WORK ITEM: Write out every line from the listing below where the string "pieces" is found.

________________________________________

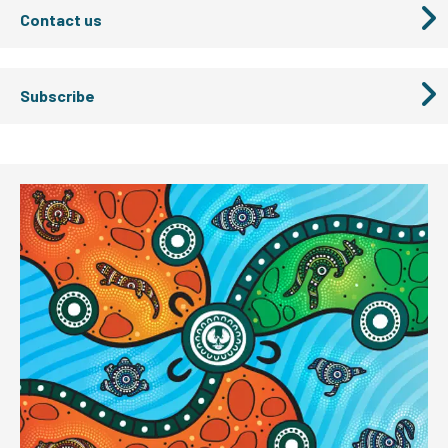
Contact us
Subscribe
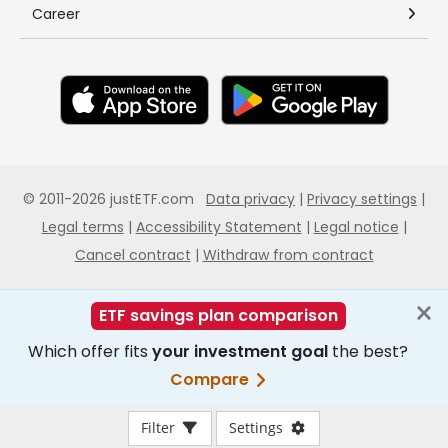
Filter
Settings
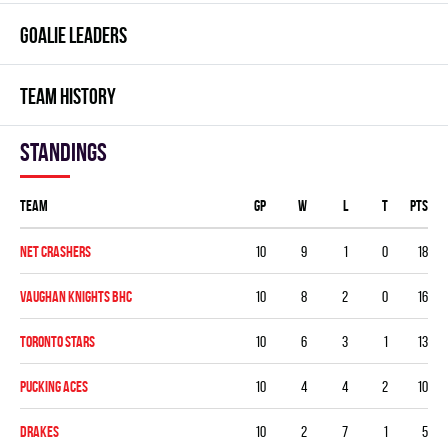
GOALIE LEADERS
TEAM HISTORY
Standings
Team
GP
W
L
T
PTS
NET CRASHERS
10
9
1
0
18
VAUGHAN KNIGHTS BHC
10
8
2
0
16
TORONTO STARS
10
6
3
1
13
PUCKING ACES
10
4
4
2
10
DRAKES
10
2
7
1
5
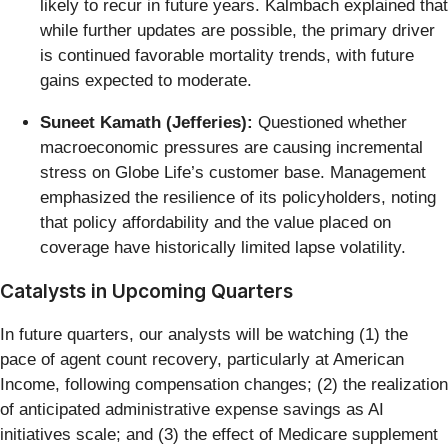
likely to recur in future years. Kalmbach explained that
while further updates are possible, the primary driver
is continued favorable mortality trends, with future
gains expected to moderate.
Suneet Kamath (Jefferies):
Questioned whether
macroeconomic pressures are causing incremental
stress on Globe Life’s customer base. Management
emphasized the resilience of its policyholders, noting
that policy affordability and the value placed on
coverage have historically limited lapse volatility.
Catalysts in Upcoming Quarters
In future quarters, our analysts will be watching (1) the
pace of agent count recovery, particularly at American
Income, following compensation changes; (2) the realization
of anticipated administrative expense savings as AI
initiatives scale; and (3) the effect of Medicare supplement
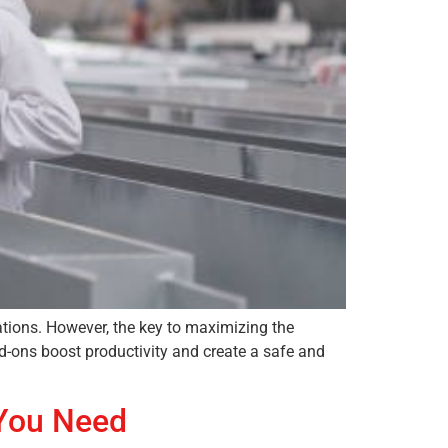
ations. However, the key to maximizing the
dd-ons boost productivity and create a safe and
 You Need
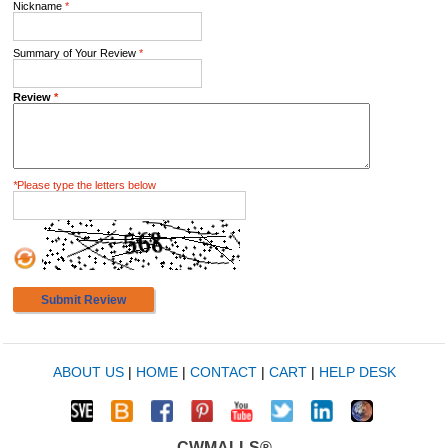
Nickname
*
Summary of Your Review
*
Review
*
*
Please type the letters below
Submit Review
ABOUT US
|
HOME
|
CONTACT
|
CART
|
HELP DESK
CWMALLS®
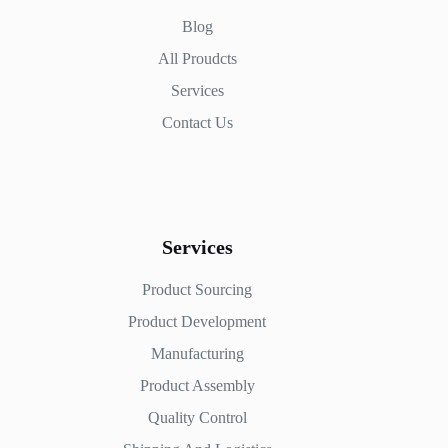
Blog
All Proudcts
Services
Contact Us
Services
Product Sourcing
Product Development
Manufacturing
Product Assembly
Quality Control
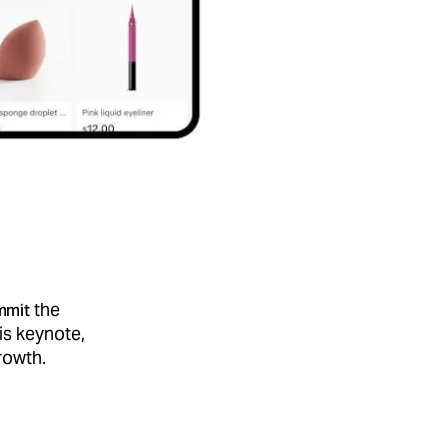
the
mmit
is keynote,
rowth.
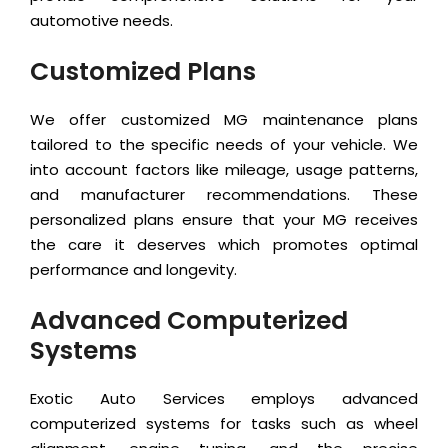
automotive needs.
Customized Plans
We offer customized MG maintenance plans
tailored to the specific needs of your vehicle. We
into account factors like mileage, usage patterns,
and manufacturer recommendations. These
personalized plans ensure that your MG receives
the care it deserves which promotes optimal
performance and longevity.
Advanced Computerized
Systems
Exotic Auto Services employs advanced
computerized systems for tasks such as wheel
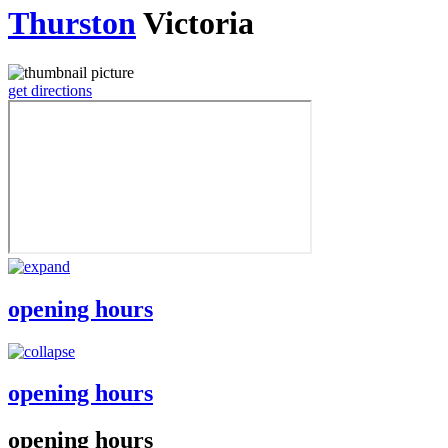
Thurston
Victoria
get directions
opening hours
opening hours
opening hours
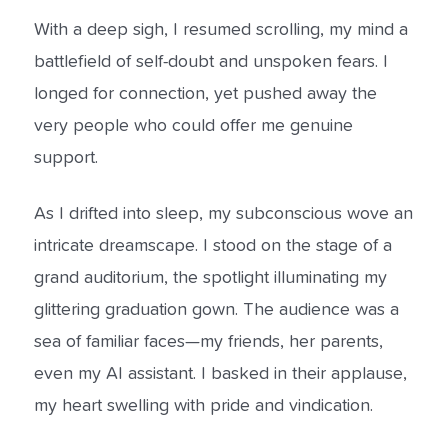
With a deep sigh, I resumed scrolling, my mind a
battlefield of self-doubt and unspoken fears. I
longed for connection, yet pushed away the
very people who could offer me genuine
support.
As I drifted into sleep, my subconscious wove an
intricate dreamscape. I stood on the stage of a
grand auditorium, the spotlight illuminating my
glittering graduation gown. The audience was a
sea of familiar faces—my friends, her parents,
even my AI assistant. I basked in their applause,
my heart swelling with pride and vindication.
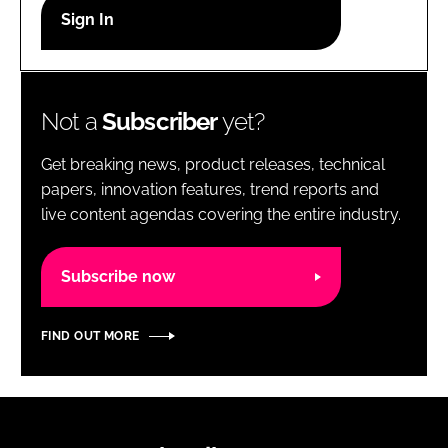
RECRUITMENT
Password
Not a
Subscriber
yet?
Password
Get breaking news, product releases, technical
Remember me
papers, innovation features, trend reports and
live content agendas covering the entire industry.
Subscribe now
FORGOT PASSWORD?
FIND OUT MORE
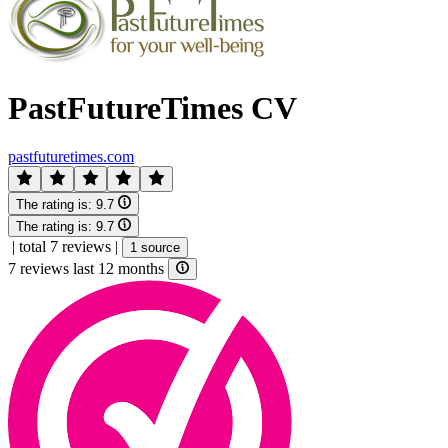
PastFutureTimes CV
pastfuturetimes.com
The rating is:
9.7
The rating is:
9.7
|
total 7 reviews
|
1 source
7 reviews last 12 months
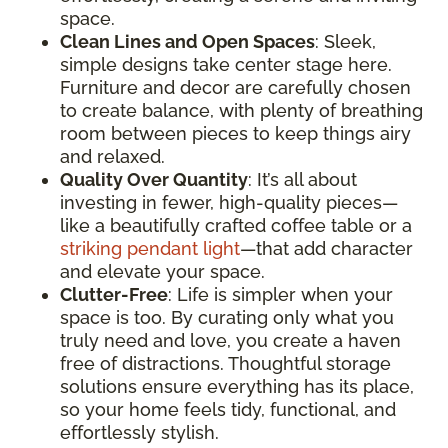
space.
Clean Lines and Open Spaces
: Sleek,
simple designs take center stage here.
Furniture and decor are carefully chosen
to create balance, with plenty of breathing
room between pieces to keep things airy
and relaxed.
Quality Over Quantity
: It’s all about
investing in fewer, high-quality pieces—
like a beautifully crafted coffee table or a
striking pendant light
—that add character
and elevate your space.
Clutter-Free
: Life is simpler when your
space is too. By curating only what you
truly need and love, you create a haven
free of distractions. Thoughtful storage
solutions ensure everything has its place,
so your home feels tidy, functional, and
effortlessly stylish.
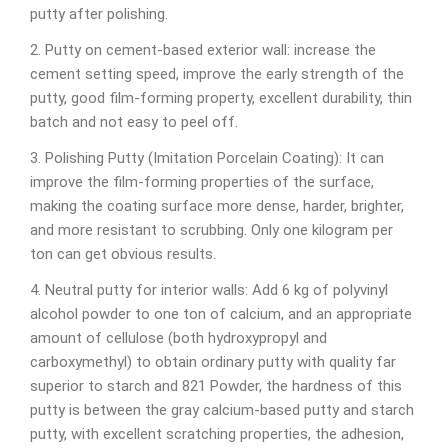
putty after polishing.
2. Putty on cement-based exterior wall: increase the
cement setting speed, improve the early strength of the
putty, good film-forming property, excellent durability, thin
batch and not easy to peel off.
3. Polishing Putty (Imitation Porcelain Coating): It can
improve the film-forming properties of the surface,
making the coating surface more dense, harder, brighter,
and more resistant to scrubbing. Only one kilogram per
ton can get obvious results.
4. Neutral putty for interior walls: Add 6 kg of polyvinyl
alcohol powder to one ton of calcium, and an appropriate
amount of cellulose (both hydroxypropyl and
carboxymethyl) to obtain ordinary putty with quality far
superior to starch and 821 Powder, the hardness of this
putty is between the gray calcium-based putty and starch
putty, with excellent scratching properties, the adhesion,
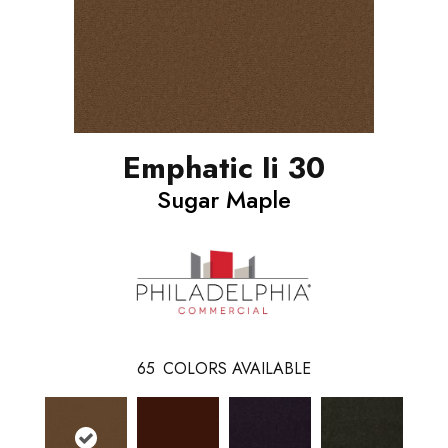
Emphatic Ii 30
Sugar Maple
65
COLORS AVAILABLE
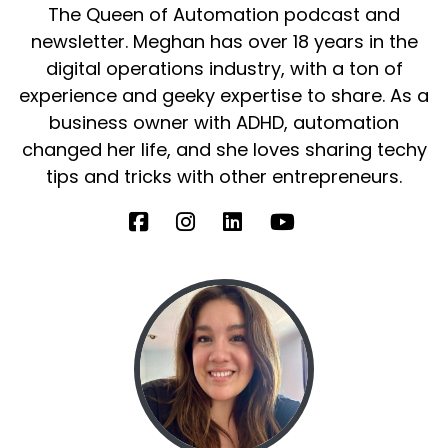
The Queen of Automation podcast and
He's a leadership coach, I guess, self help
newsletter. Meghan has over 18 years in the
leadership, that kind of thing.
digital operations industry, with a ton of
experience and geeky expertise to share. As a
Speaker B:
00:00:57
business owner with ADHD, automation
But I'm gonna let him introduce himself
changed her life, and she loves sharing techy
because you're gonna give you yourself way
tips and tricks with other entrepreneurs.
better.
Speaker B:
00:01:03
You're gonna introduce yourself way better
than I will.
Speaker B:
00:01:05
But I wanna hear all about what you're working
on now too, because I'm really excited.
Speaker B:
00:01:09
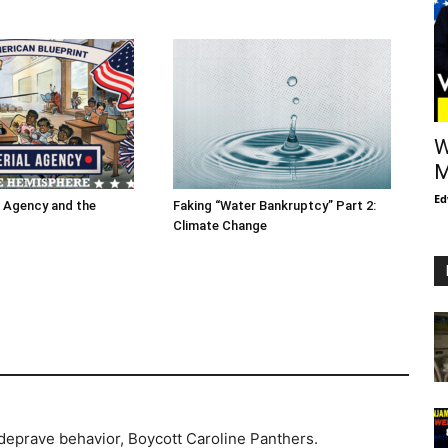
W
M
Ed
l Agency and the
Faking “Water Bankruptcy” Part 2:
Climate Change
deprave behavior, Boycott Caroline Panthers.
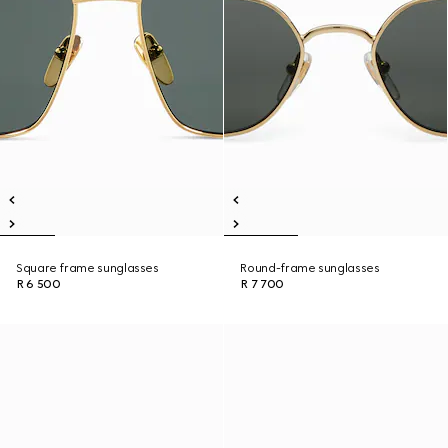
Square frame sunglasses
Round-frame sunglasses
R 6 500
R 7 700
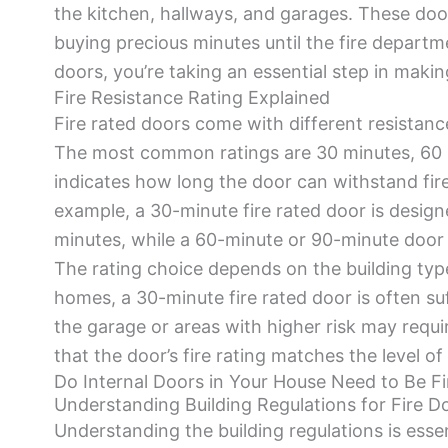
the kitchen, hallways, and garages. These door
buying precious minutes until the fire departme
doors, you’re taking an essential step in mak
Fire Resistance Rating Explained
Fire rated doors come with different resistanc
The most common ratings are 30 minutes, 60 
indicates how long the door can withstand fire 
example, a 30-minute fire rated door is designe
minutes, while a 60-minute or 90-minute door
The rating choice depends on the building type 
homes, a 30-minute fire rated door is often suff
the garage or areas with higher risk may require
that the door’s fire rating matches the level of
Do Internal Doors in Your House Need to Be Fi
Understanding Building Regulations for Fire D
Understanding the building regulations is essen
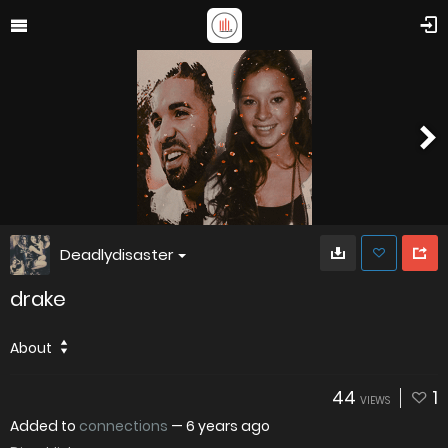
Deadlydisaster
drake
About
44
1
VIEWS
Added to
connections
—
6 years ago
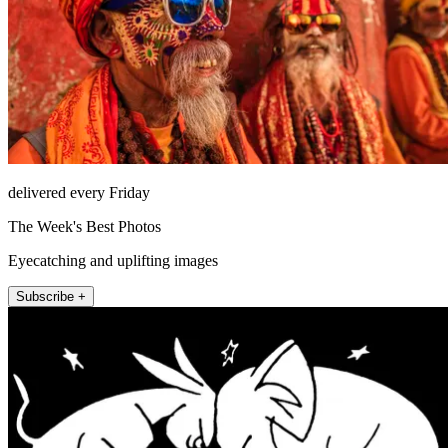
delivered every Friday
The Week's Best Photos
Eyecatching and uplifting images
Subscribe +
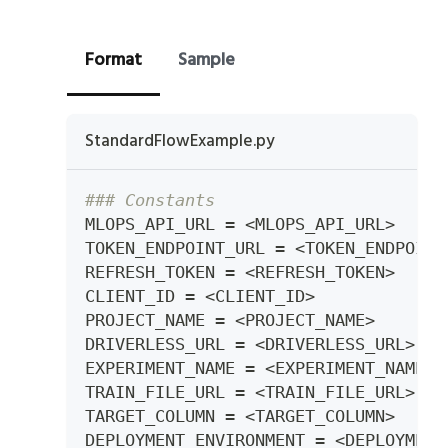
Format
Sample
StandardFlowExample.py
### Constants
MLOPS_API_URL 
=
<
MLOPS_API_URL
>
TOKEN_ENDPOINT_URL 
=
<
TOKEN_ENDPOINT
REFRESH_TOKEN 
=
<
REFRESH_TOKEN
>
CLIENT_ID 
=
<
CLIENT_ID
>
PROJECT_NAME 
=
<
PROJECT_NAME
>
DRIVERLESS_URL 
=
<
DRIVERLESS_URL
>
EXPERIMENT_NAME 
=
<
EXPERIMENT_NAME
>
TRAIN_FILE_URL 
=
<
TRAIN_FILE_URL
>
TARGET_COLUMN 
=
<
TARGET_COLUMN
>
DEPLOYMENT_ENVIRONMENT 
=
<
DEPLOYMENT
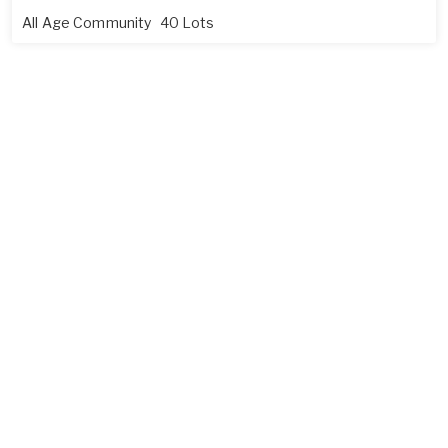
All Age Community
40 Lots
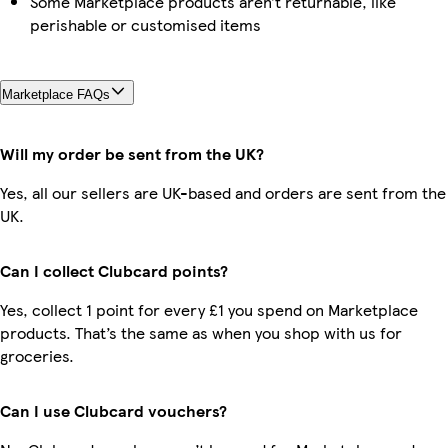
Some Marketplace products aren’t returnable, like
perishable or customised items
Marketplace FAQs
Will my order be sent from the UK?
Yes, all our sellers are UK-based and orders are sent from the
UK.
Can I collect Clubcard points?
Yes, collect 1 point for every £1 you spend on Marketplace
products. That’s the same as when you shop with us for
groceries.
Can I use Clubcard vouchers?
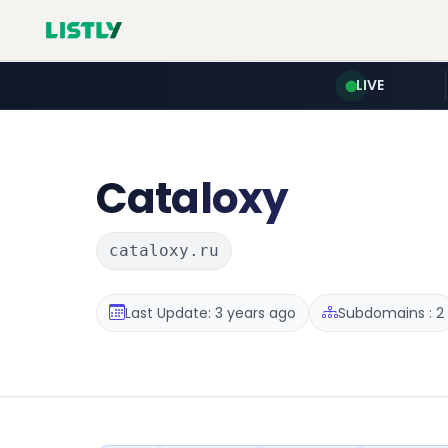
LIVE
Cataloxy
cataloxy.ru
Last Update: 3 years ago
Subdomains : 2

________________________________________

WRITTEN RESPONSE:
room between pieces to keep things airy
investing in fewer, high-quality pieces—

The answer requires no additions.